* **Exercise aim**
Copy each line of the entries that contains the word "doanh".

* **Stored data entries**
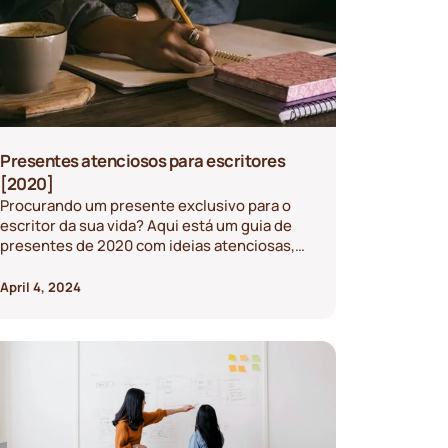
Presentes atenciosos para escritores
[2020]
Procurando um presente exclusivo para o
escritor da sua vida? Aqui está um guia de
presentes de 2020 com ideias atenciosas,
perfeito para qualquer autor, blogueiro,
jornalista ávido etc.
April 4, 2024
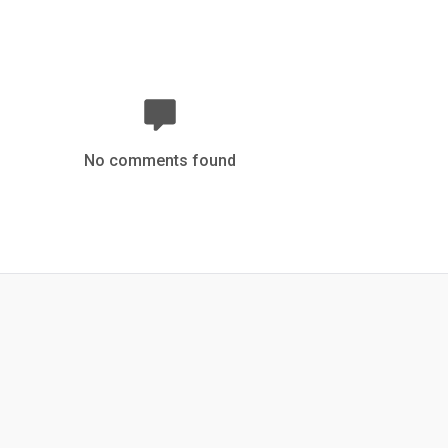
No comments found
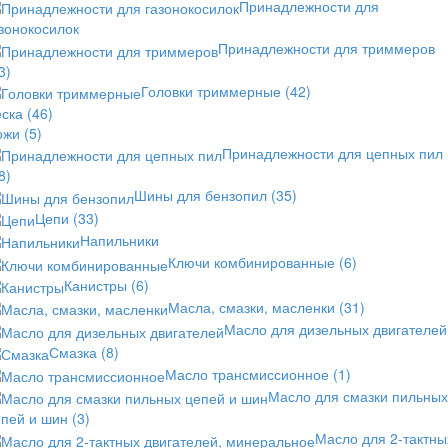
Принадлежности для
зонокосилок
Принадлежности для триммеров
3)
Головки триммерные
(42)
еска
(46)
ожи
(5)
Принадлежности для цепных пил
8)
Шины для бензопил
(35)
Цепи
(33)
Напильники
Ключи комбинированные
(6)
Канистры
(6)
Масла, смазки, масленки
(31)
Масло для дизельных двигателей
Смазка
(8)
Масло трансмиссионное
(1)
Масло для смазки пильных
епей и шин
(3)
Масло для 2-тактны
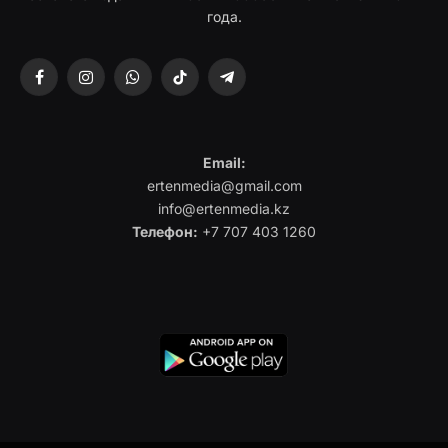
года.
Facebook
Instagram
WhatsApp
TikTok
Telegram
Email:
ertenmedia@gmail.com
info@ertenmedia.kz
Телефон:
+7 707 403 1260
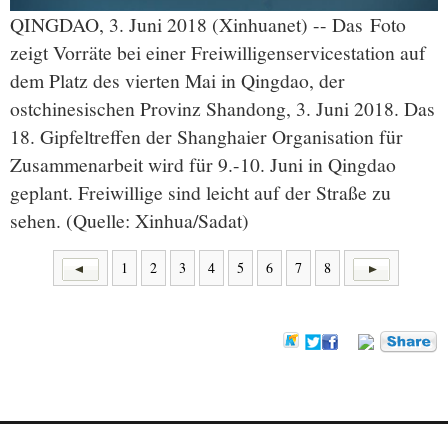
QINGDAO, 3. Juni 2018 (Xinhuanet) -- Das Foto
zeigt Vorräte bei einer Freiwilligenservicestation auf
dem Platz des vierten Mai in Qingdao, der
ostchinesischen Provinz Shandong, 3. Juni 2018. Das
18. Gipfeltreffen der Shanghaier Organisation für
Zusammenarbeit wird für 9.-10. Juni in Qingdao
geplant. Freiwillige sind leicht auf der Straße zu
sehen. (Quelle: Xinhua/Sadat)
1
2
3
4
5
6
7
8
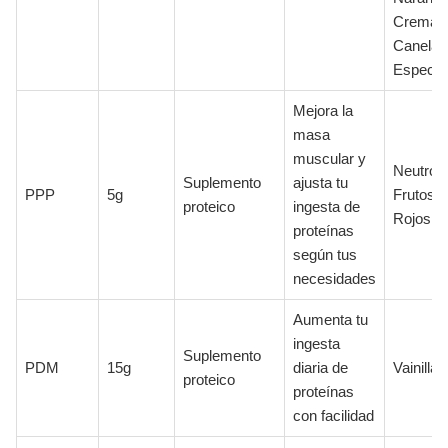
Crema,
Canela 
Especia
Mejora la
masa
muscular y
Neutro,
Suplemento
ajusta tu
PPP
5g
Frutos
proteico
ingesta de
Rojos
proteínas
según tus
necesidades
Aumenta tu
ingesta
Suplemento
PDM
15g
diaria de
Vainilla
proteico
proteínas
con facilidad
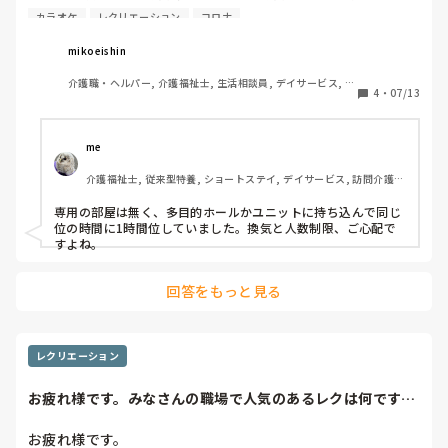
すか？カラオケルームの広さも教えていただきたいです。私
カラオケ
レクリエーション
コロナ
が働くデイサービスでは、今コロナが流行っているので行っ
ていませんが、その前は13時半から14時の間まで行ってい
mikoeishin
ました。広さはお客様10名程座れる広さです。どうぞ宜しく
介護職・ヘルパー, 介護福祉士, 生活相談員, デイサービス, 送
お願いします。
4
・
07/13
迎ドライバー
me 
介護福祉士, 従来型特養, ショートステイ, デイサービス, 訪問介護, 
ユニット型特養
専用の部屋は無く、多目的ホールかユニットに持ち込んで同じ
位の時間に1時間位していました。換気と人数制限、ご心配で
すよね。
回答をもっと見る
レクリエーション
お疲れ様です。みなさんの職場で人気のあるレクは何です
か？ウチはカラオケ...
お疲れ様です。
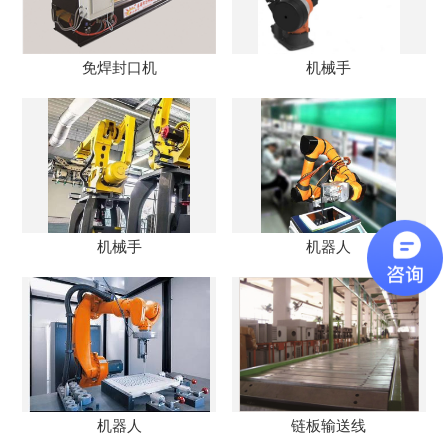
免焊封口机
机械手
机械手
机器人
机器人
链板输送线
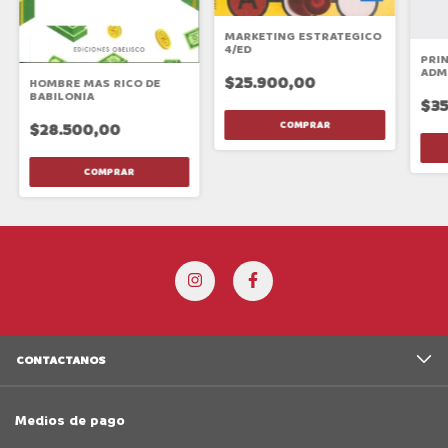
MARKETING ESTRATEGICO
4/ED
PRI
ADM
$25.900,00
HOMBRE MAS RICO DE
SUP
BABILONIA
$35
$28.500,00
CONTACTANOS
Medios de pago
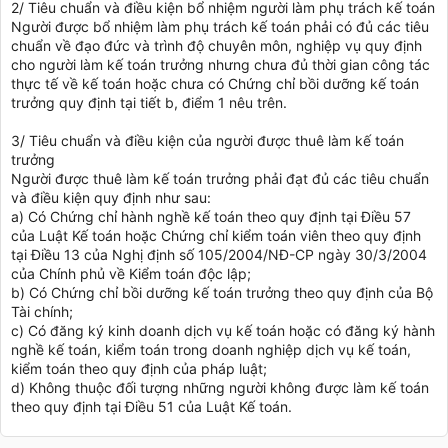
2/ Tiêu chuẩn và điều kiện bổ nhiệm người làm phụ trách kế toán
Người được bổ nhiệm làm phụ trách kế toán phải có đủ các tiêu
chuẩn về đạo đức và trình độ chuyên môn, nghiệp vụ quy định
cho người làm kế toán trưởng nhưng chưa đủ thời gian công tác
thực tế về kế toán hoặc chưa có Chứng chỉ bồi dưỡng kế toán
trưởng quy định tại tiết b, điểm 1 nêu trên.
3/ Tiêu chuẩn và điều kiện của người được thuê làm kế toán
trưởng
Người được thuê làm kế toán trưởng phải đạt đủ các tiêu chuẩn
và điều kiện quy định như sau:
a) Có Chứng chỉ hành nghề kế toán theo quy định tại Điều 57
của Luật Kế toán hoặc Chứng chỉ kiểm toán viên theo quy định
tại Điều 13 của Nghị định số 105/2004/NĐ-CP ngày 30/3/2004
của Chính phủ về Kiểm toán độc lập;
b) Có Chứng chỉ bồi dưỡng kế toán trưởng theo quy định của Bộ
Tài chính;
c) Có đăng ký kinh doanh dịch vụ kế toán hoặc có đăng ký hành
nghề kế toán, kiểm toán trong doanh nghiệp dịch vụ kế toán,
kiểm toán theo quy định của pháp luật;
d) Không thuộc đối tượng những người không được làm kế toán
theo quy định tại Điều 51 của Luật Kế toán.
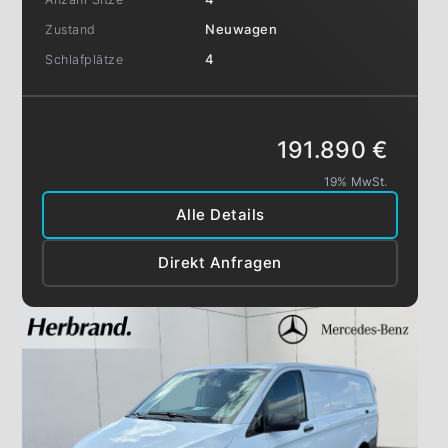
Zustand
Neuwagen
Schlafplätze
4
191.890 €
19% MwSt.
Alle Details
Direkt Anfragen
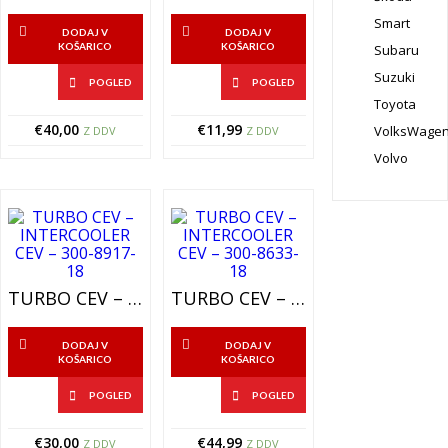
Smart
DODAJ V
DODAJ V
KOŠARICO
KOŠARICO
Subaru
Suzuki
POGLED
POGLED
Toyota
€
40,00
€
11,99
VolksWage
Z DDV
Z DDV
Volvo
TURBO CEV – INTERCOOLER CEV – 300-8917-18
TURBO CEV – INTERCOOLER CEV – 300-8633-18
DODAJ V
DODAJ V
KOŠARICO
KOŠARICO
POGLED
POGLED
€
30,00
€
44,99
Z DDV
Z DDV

* **Output of the task**
c) Có đăng ký kinh doanh dịch vụ kế toán hoặc có đăng ký hành
nghề kế toán, kiểm toán trong doanh nghiệp dịch vụ kế toán,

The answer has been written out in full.